Walking Home From Synagogue, Munich Rabbi and Sons Face Insults, Spitting, in Latest Antisemitic Outrage in Germany
Police in the southern German city of Munich confirmed on Tuesday that they were seeking a man and a woman in connection with an antisemitic incident last Saturday, in which a rabbi and his two sons were insulted and spat upon.
The 53-year-old rabbi and his two sons, both 19, were walking home from Shabbat services at a synagogue in Munich’s fashionable Schwabing district when they were abused, the Süddeutsche Zeitung news website reported.
Spying the kippahs worn by the three Jewish men, a man on the opposite side of the street subjected them to antisemitic insults before walking off. Directly afterward, a woman who had observed the incident from her car began driving alongside the family, shouting antisemitic insults. When one of the rabbi’s sons walked to the passenger side of the vehicle to address the woman, she repeated the insults and then spat in his face.
A spokesperson for the Munich police said the department was seeking a man aged about 45 and woman aged about 35 on charges of incitement.
The attack drew condemnation from senior religious and political figures in Munich. Bishop Susanne Breit-Kessler, the head of the Lutheran-Evangelical Church in the region, tweeted on Tuesday that it was “shameful,” while Ludwig Spaenle, a former education minister, described it as an “attack on the city of Munich.”

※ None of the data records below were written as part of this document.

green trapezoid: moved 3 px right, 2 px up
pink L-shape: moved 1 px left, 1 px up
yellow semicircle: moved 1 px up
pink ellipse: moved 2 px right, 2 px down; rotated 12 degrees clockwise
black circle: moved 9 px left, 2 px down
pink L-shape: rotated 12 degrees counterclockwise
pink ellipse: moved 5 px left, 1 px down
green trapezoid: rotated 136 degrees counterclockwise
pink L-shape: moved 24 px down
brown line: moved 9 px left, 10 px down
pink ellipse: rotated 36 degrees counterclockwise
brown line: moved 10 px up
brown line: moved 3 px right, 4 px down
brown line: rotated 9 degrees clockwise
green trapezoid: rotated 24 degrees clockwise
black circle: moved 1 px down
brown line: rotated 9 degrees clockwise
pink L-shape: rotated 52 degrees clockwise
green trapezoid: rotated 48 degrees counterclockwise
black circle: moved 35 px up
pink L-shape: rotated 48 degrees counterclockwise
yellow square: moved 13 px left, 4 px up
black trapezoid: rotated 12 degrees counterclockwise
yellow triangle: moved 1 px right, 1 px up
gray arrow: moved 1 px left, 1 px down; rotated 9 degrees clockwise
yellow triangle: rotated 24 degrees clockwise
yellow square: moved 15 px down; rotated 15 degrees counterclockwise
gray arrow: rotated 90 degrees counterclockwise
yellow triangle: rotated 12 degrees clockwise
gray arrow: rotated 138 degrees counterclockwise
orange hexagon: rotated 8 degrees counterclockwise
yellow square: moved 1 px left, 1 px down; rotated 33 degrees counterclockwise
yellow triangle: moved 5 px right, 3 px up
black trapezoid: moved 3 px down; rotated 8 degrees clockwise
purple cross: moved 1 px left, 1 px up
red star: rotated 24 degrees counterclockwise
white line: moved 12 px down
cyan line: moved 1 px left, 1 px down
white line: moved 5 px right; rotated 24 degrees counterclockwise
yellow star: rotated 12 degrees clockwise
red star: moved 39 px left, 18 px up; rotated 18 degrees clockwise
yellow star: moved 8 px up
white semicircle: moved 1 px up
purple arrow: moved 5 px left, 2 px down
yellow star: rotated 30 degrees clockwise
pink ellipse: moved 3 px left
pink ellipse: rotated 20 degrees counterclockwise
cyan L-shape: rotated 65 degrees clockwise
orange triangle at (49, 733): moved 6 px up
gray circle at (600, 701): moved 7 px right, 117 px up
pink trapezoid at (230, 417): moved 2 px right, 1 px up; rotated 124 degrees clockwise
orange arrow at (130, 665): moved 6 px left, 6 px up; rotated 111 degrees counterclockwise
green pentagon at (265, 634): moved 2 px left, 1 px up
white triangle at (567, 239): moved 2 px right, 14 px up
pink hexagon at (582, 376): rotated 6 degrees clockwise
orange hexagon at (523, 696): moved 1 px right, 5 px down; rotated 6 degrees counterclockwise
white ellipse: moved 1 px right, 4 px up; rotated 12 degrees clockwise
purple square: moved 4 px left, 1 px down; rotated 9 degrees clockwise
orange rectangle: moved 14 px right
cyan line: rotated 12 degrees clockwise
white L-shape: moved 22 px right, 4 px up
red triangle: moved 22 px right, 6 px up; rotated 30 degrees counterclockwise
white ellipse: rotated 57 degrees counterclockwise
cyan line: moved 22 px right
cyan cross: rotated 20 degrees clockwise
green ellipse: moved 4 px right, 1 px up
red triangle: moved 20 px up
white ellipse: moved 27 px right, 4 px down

Am Samstag wurde in München eine #Rabbiner-Familie bespuckt und verbal angegriffen. Eine Schande, dass so etwas in unserer Stadt geschieht. Wieder und wieder dagegen aufstehen – und auch dem #Antisemitismus und #judenfeindlichen Äußerungen in den eigenen Reihen entgegen treten! pic.twitter.com/hvZqZD1Mlw
— Susanne Breit-Keßler (@breitkessler) August 6, 2019
The assault on the rabbi and his family was the latest in a string of antisemitic outrages in Munich, the main city in the German state of Bavaria. Over the last two months, 15 incidents have been recorded, among them Islamists chanting, “Allahu Akhbar,” outside the city’s main synagogue on one occasion, and neo-Nazis from the “Wodans Erben Germanien” (“Odin’s Soldiers”) group gathering at the same location on another.
About 10,000 Jews live in Munich, out of a nationwide total of 100,000. In 2018, Munich police recorded 86 antisemitic hate crimes — up from 51 the previous year — including a series of threatening letters sent to a Jewish kindergarten.
Antisemitic hate crimes in Germany overall rose by 20 percent in 2018; both the government and the police have been strongly criticized for assuming that attacks on Jews are solely the work of the far right.
Earlier this year, Marcel Luthe — a member of Berlin’s state parliament for the liberal FDP Party — claimed that up to 60 percent of antisemitic offenses in the German capital had been incorrectly pinned by police on the far right, thereby diminishing the role played by Muslim extremists and militant anti-Zionists in attacking Jewish targets.